[ThinLTO] Implement index-based WPD
This patch adds support to the WholeProgramDevirt pass to perform
index-based WPD, which is invoked from ThinLTO during the thin link.
The ThinLTO backend (WPD import phase) behaves the same regardless of
whether the WPD decisions were made with the index-based or (the
existing) IR-based analysis.
Depends on D54815.
Reviewers: pcc
Subscribers: mehdi_amini, inglorion, eraman, steven_wu, dexonsmith, arphaman, dang, llvm-commits
Differential Revision: https://reviews.llvm.org/D55153
llvm-svn: 367679
diff --git a/llvm/lib/Transforms/IPO/WholeProgramDevirt.cpp b/llvm/lib/Transforms/IPO/WholeProgramDevirt.cpp
index 6bbcba9..ea3a055 100644
--- a/llvm/lib/Transforms/IPO/WholeProgramDevirt.cpp
+++ b/llvm/lib/Transforms/IPO/WholeProgramDevirt.cpp
@@ -24,12 +24,14 @@
// returns 0, or a single vtable's function returns 1, replace each virtual
// call with a comparison of the vptr against that vtable's address.
//
-// This pass is intended to be used during the regular and thin LTO pipelines.

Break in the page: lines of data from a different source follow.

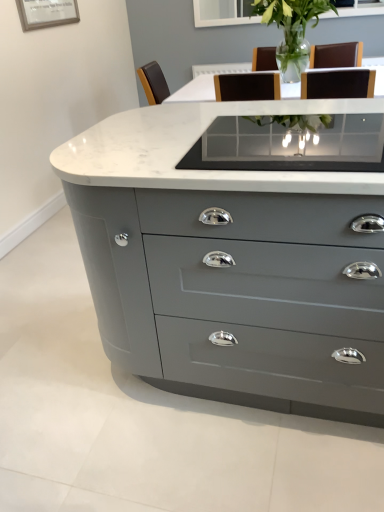 Question: Is matte gray chest of drawers at center thinner than clear glass vase at center?

Choices:
 (A) yes
 (B) no

Answer: (B)

Question: Is the position of matte gray chest of drawers at center less distant than that of clear glass vase at center?

Choices:
 (A) yes
 (B) no

Answer: (A)

Question: From a real-world perspective, is matte gray chest of drawers at center physically below clear glass vase at center?

Choices:
 (A) yes
 (B) no

Answer: (A)

Question: Is clear glass vase at center at the back of matte gray chest of drawers at center?

Choices:
 (A) no
 (B) yes

Answer: (B)

Question: Is clear glass vase at center completely or partially inside matte gray chest of drawers at center?

Choices:
 (A) yes
 (B) no

Answer: (B)

Question: Can you confirm if matte gray chest of drawers at center is smaller than clear glass vase at center?

Choices:
 (A) yes
 (B) no

Answer: (B)

Question: Is clear glass vase at center far away from matte gray chest of drawers at center?

Choices:
 (A) no
 (B) yes

Answer: (B)

Question: Is the position of clear glass vase at center less distant than that of matte gray chest of drawers at center?

Choices:
 (A) yes
 (B) no

Answer: (B)

Question: Considering the relative sizes of clear glass vase at center and matte gray chest of drawers at center in the image provided, is clear glass vase at center wider than matte gray chest of drawers at center?

Choices:
 (A) no
 (B) yes

Answer: (A)

Question: From a real-world perspective, is clear glass vase at center beneath matte gray chest of drawers at center?

Choices:
 (A) yes
 (B) no

Answer: (B)

Question: Does clear glass vase at center have a smaller size compared to matte gray chest of drawers at center?

Choices:
 (A) no
 (B) yes

Answer: (B)

Question: Are clear glass vase at center and matte gray chest of drawers at center making contact?

Choices:
 (A) yes
 (B) no

Answer: (B)

Question: Does clear glass vase at center come behind clear glass table at center?

Choices:
 (A) yes
 (B) no

Answer: (A) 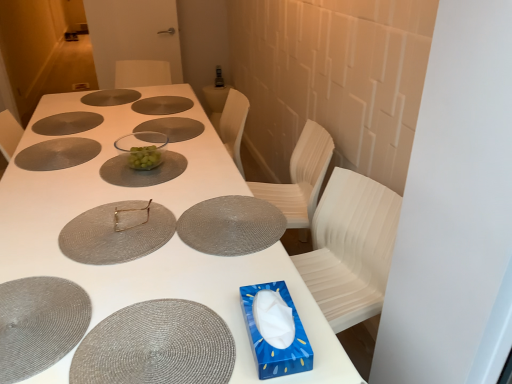 Locate an element on the screen. The width and height of the screenshot is (512, 384). free spot to the right of matte gray placemat at center, arranged as the second glass plate when viewed from the front is located at coordinates (212, 226). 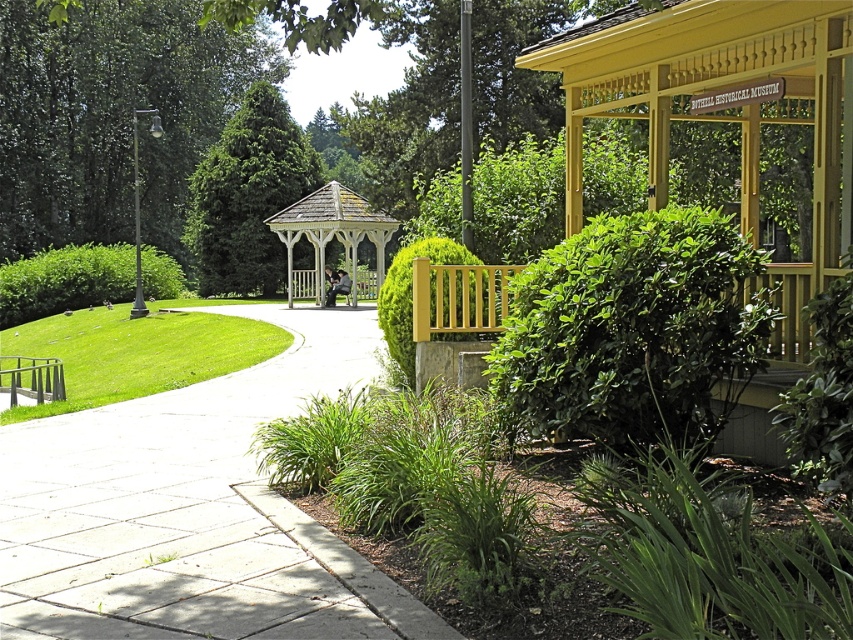 Question: Is green leafy tree at upper left in front of white wooden gazebo at center?

Choices:
 (A) no
 (B) yes

Answer: (A)

Question: Among these objects, which one is farthest from the camera?

Choices:
 (A) green leafy bush at left
 (B) wooden park bench at center
 (C) green leafy tree at upper left
 (D) white wooden gazebo at center

Answer: (C)

Question: Is green leafy tree at upper left to the left of green matte fence at center from the viewer's perspective?

Choices:
 (A) yes
 (B) no

Answer: (A)

Question: In this image, where is concrete at center located relative to green textured tree at center?

Choices:
 (A) above
 (B) below

Answer: (B)

Question: Which object is farther from the camera taking this photo?

Choices:
 (A) green matte fence at center
 (B) green leafy bush at left
 (C) green leafy bush at lower right

Answer: (B)

Question: Which point is farther from the camera taking this photo?

Choices:
 (A) (363, 276)
 (B) (329, 300)

Answer: (A) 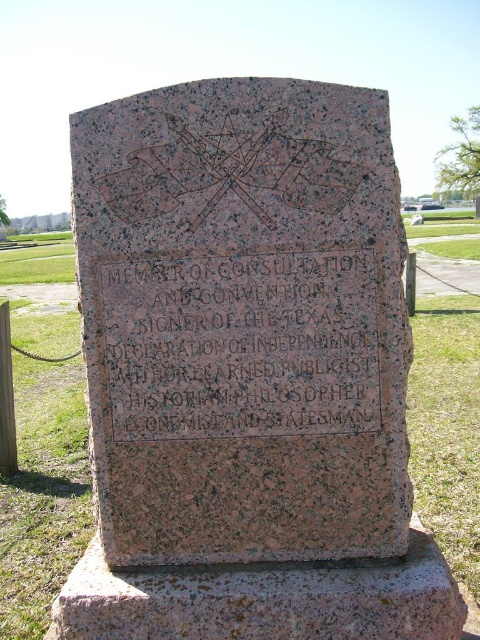 Question: Does granite stone at center come behind black granite stone at center?

Choices:
 (A) no
 (B) yes

Answer: (A)

Question: Which of the following is the farthest from the observer?

Choices:
 (A) black granite stone at center
 (B) granite stone at center

Answer: (A)

Question: Can you confirm if granite stone at center is smaller than black granite stone at center?

Choices:
 (A) no
 (B) yes

Answer: (A)

Question: Among these points, which one is farthest from the camera?

Choices:
 (A) (173, 417)
 (B) (312, 557)

Answer: (B)

Question: Is granite stone at center above black granite stone at center?

Choices:
 (A) no
 (B) yes

Answer: (B)

Question: Which of the following is the farthest from the observer?

Choices:
 (A) granite stone at center
 (B) black granite stone at center

Answer: (B) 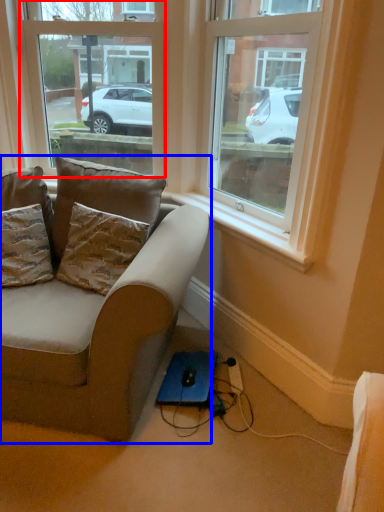 Question: Which point is further to the camera, window (highlighted by a red box) or studio couch (highlighted by a blue box)?

Choices:
 (A) window
 (B) studio couch

Answer: (A) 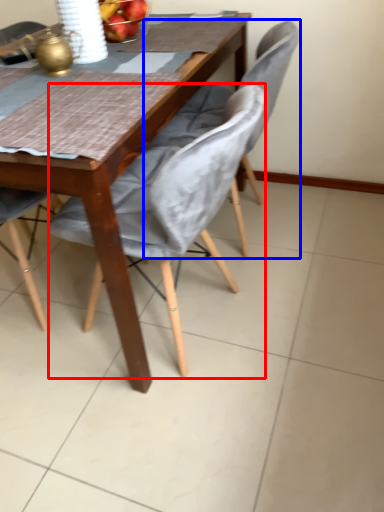 Question: Which object appears farthest to the camera in this image, chair (highlighted by a red box) or chair (highlighted by a blue box)?

Choices:
 (A) chair
 (B) chair

Answer: (B)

+// This pass is intended to be used during the regular and thin LTO pipelines:
+//
// During regular LTO, the pass determines the best optimization for each
// virtual call and applies the resolutions directly to virtual calls that are
// eligible for virtual call optimization (i.e. calls that use either of the
-// llvm.assume(llvm.type.test) or llvm.type.checked.load intrinsics). During
-// ThinLTO, the pass operates in two phases:
+// llvm.assume(llvm.type.test) or llvm.type.checked.load intrinsics).
+//
+// During hybrid Regular/ThinLTO, the pass operates in two phases:
// - Export phase: this is run during the thin link over a single merged module
// that contains all vtables with !type metadata that participate in the link.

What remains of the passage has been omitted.